From the listing below, copy each line that contains the word "resolution".

Data extract -
__________
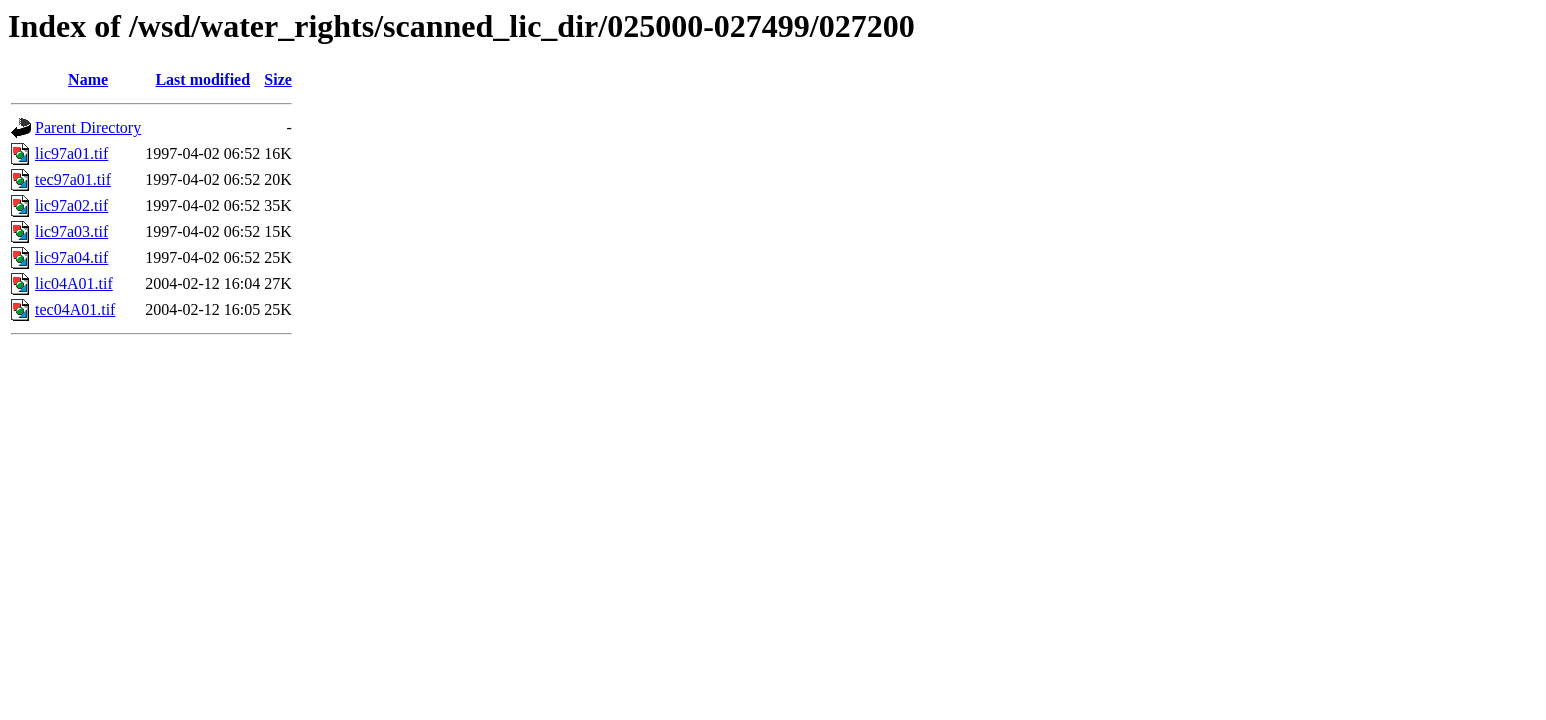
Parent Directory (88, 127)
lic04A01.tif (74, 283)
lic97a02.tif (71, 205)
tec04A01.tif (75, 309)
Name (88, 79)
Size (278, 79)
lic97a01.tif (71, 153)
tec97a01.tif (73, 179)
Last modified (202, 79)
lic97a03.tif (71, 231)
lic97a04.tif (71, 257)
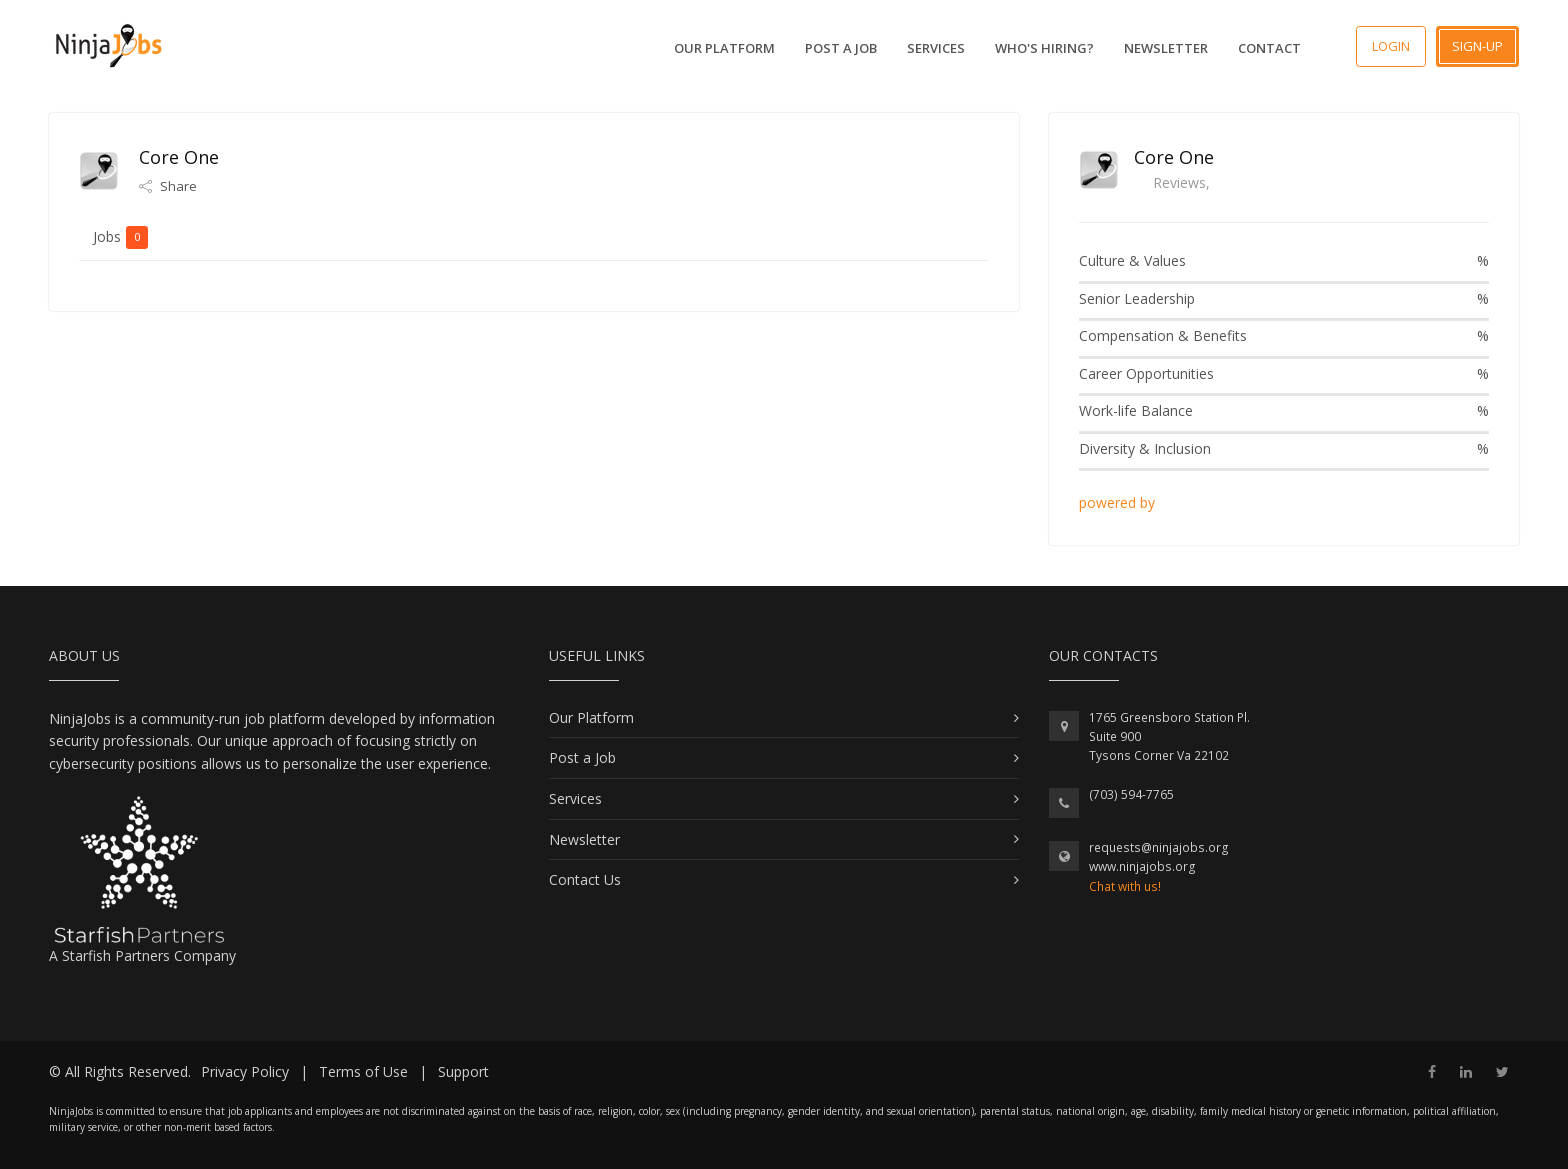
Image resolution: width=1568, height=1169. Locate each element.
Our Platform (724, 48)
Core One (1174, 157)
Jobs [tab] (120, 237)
__________
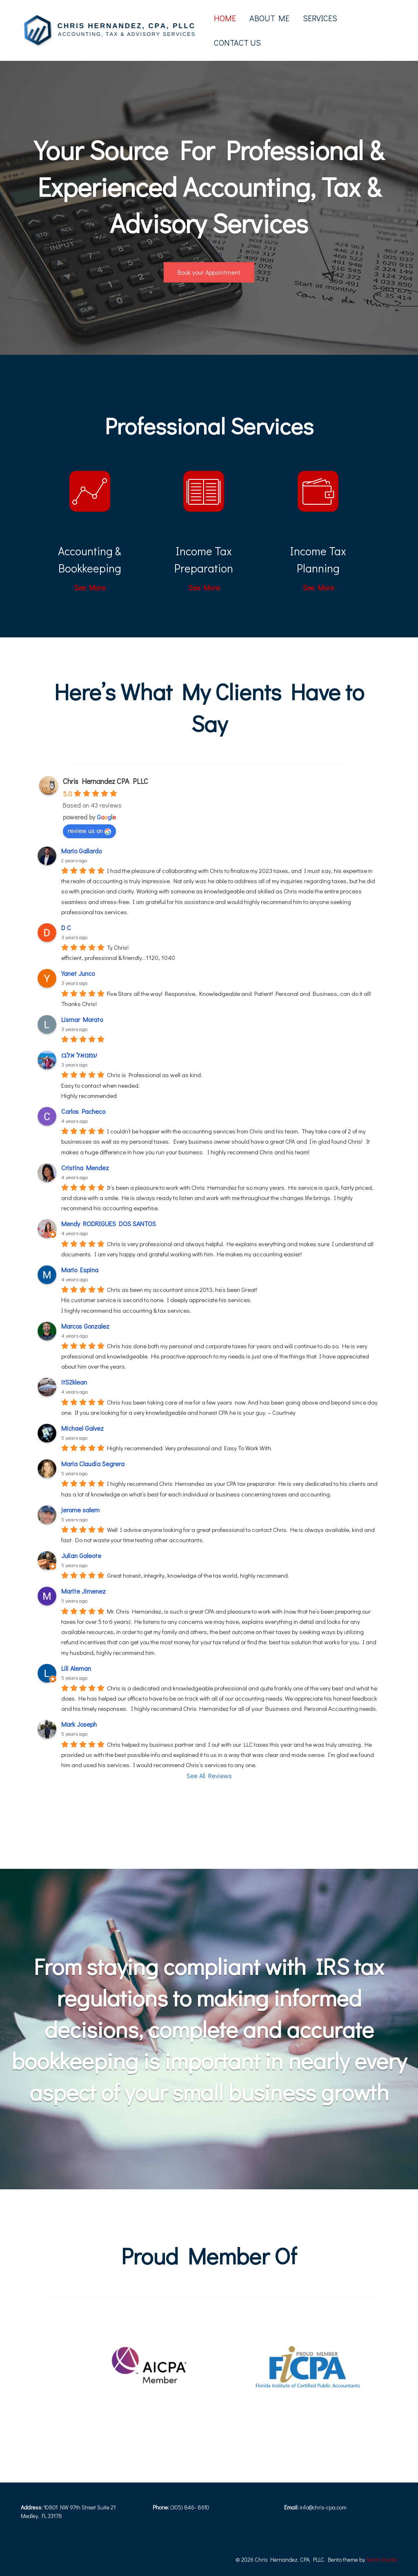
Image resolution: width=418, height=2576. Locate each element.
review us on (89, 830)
__________
Response -
Image resolution: width=1568, height=1169. Locate each element.
Image resolution: width=418, height=2576. Locate each element.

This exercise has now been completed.